In today’s environment, most leaders are over-committed, which can lead to mistakes and omissions. Following up on commitments is essential, but often neglected by busy leaders. It is so easy to say to someone, “I’ll get back to you on this,” and then forget it in the crunch of critical work. You may rationalize and say, “Well, it wasn’t really a promise and they know how busy I am. This is only a minor issue anyway.” That kind of thinking will harpoon your trust-building efforts. If building trust is all about consistency, nothing is more basic than doing what you say.
Whenever you make a commitment, no matter how small, make sure you do it.
Tips on following up effectively:
• When you promise something, put a time frame on it. Rather than “I’ll get back to you,” say “I’ll get back to you on this by the end of tomorrow. If I get derailed and you don’t hear from me by then, please give me a call.” The person knows you really do intend to answer their question.
• Keep an action item list. Whatever form, whether a 3″x5″ card in your pocket or a handheld computer, get the item written down along with a time frame to answer. It helps to write it in front of the person with the concern. You can say, “Just a second – let me jot that down so I don’t forget to get back to you.” The person feels honored that you are considering the issue strongly enough to document it and will tell everyone about the exchange during the next break.

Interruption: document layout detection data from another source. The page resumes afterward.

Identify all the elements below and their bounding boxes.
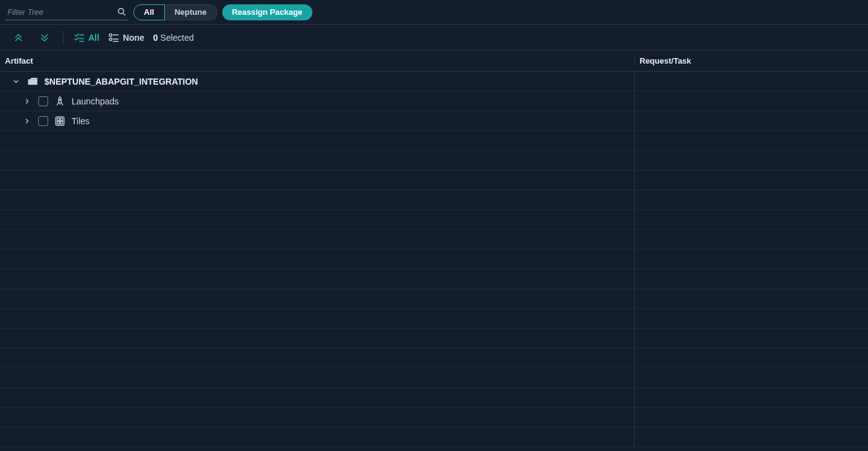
search-icon[interactable] [114, 4, 128, 19]
cell-artifact: Tiles [0, 111, 635, 130]
checkbox[interactable] [38, 96, 48, 106]
column-header-artifact[interactable]: Artifact [0, 56, 635, 65]
select-none-label: None [123, 33, 144, 43]
expand-all-icon[interactable] [36, 29, 53, 46]
table-row [0, 131, 868, 151]
svg-rect-13 [57, 118, 60, 120]
chevron-right-icon[interactable] [22, 116, 32, 126]
svg-line-1 [123, 14, 125, 15]
table-row [0, 428, 868, 447]
table-row [0, 190, 868, 210]
svg-point-11 [59, 99, 61, 100]
tree-table-body: $NEPTUNE_ABAPGIT_INTEGRATION Launchpads [0, 72, 868, 451]
table-row [0, 368, 868, 388]
table-row [0, 289, 868, 309]
tree-row-tiles[interactable]: Tiles [0, 111, 868, 131]
filter-scope-segmented: All Neptune [133, 4, 217, 20]
divider [63, 31, 64, 44]
reassign-package-button[interactable]: Reassign Package [222, 4, 312, 20]
table-row [0, 388, 868, 408]
chevron-right-icon[interactable] [22, 96, 32, 106]
selected-count-label: Selected [161, 33, 194, 43]
selected-count: 0 Selected [153, 33, 194, 43]
tree-row-package[interactable]: $NEPTUNE_ABAPGIT_INTEGRATION [0, 72, 868, 91]
table-row [0, 309, 868, 329]
chevron-down-icon[interactable] [11, 77, 21, 86]
svg-rect-5 [109, 34, 112, 36]
select-all-label: All [88, 33, 99, 43]
cell-request-task [635, 111, 868, 130]
tree-item-label: Launchpads [72, 96, 119, 106]
table-row [0, 329, 868, 348]
select-none-icon [108, 32, 119, 43]
svg-rect-7 [109, 38, 112, 40]
selected-count-number: 0 [153, 33, 158, 43]
column-header-request-task[interactable]: Request/Task [635, 56, 868, 65]
select-all-button[interactable]: All [73, 32, 99, 43]
svg-rect-16 [61, 121, 63, 124]
tree-item-label: Tiles [72, 116, 90, 126]
table-row [0, 210, 868, 230]
cell-request-task [635, 91, 868, 111]
top-toolbar: All Neptune Reassign Package [0, 0, 868, 25]
launchpad-icon [54, 96, 65, 107]
table-row [0, 408, 868, 428]
filter-tree-input[interactable] [5, 7, 114, 17]
tree-row-launchpads[interactable]: Launchpads [0, 91, 868, 111]
collapse-all-icon[interactable] [10, 29, 27, 46]
package-label: $NEPTUNE_ABAPGIT_INTEGRATION [44, 77, 198, 86]
cell-artifact: $NEPTUNE_ABAPGIT_INTEGRATION [0, 72, 635, 91]
cell-artifact: Launchpads [0, 91, 635, 111]
tiles-icon [54, 116, 65, 127]
svg-rect-14 [61, 118, 63, 120]
select-none-button[interactable]: None [108, 32, 144, 43]
selection-bar: All None 0 Selected [0, 25, 868, 51]
svg-point-0 [118, 9, 123, 14]
table-row [0, 151, 868, 171]
table-row [0, 269, 868, 289]
table-header: Artifact Request/Task [0, 51, 868, 72]
select-all-icon [73, 32, 85, 43]
filter-scope-all-button[interactable]: All [133, 4, 165, 20]
table-row [0, 230, 868, 250]
table-row [0, 250, 868, 269]
svg-rect-10 [28, 79, 38, 85]
table-row [0, 348, 868, 368]
filter-tree-field [5, 4, 128, 20]
svg-rect-15 [57, 121, 60, 124]
filter-scope-neptune-button[interactable]: Neptune [165, 4, 217, 20]
checkbox[interactable] [38, 116, 48, 126]
table-row [0, 171, 868, 190]
cell-request-task [635, 72, 868, 91]
package-icon [27, 76, 38, 87]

• If you delegate the issue to another person for follow-up, make sure they preface their response with, “Bob asked me to get back to you on this question.” Also, make sure your agent confirms with you when it is done. Cross it off your list when your agent tells you it is closed, not when you delegate it to him. In some cases, you should circle back to the person with a note or call saying, “I asked Mike to get back to you on your concern about the slippery floors. Did you hear from him and was his response satisfactory?” Doing that gives you the opportunity to jack up any agents that shirk their duty. In a staff meeting you can say something like, “I have been following up when I ask some of you to get back to employees on their concerns. Some of them have complained that their concern is downplayed. When I ask you to act as my agent, I expect you will keep working on it until the situation is resolved satisfactorily to the employee. If you can’t resolve their concern, get back to me. Don’t let it drop.”
• Use handwritten notes to people. A brief note, along with a “thank you for bringing this up,” will be prized by the individual and shared in the break room. Be careful to use a tangible note only when the response is positive and difficult to misinterpret. Otherwise, you may find your note tacked to the break room bulletin board next to a Dilbert cartoon. For difficult issues, it is always better to deal face-to-face.
Closure on action items is not confined to personal discussions. The same logic holds when you promise something to a group. If you say, “I will make a decision on overtime by noon,” make sure they hear from you on that schedule. It is important to state a deadline or things tend to stretch out. You may think a week to unveil a new organization is reasonable, but for some people it feels like, “he promised to do something about that but never got back to us.”
The best approach is to set a personal expectation that you will always be prompt and helpful with getting back to people. Think of it as a personal trademark that will set you apart from most other leaders. This is not to say that you need to resolve every issue in the original expected time frame. That would be impossible. Just do not leave people hanging wondering why you are not addressing their concern. It is a common courtesy that most leaders neglect.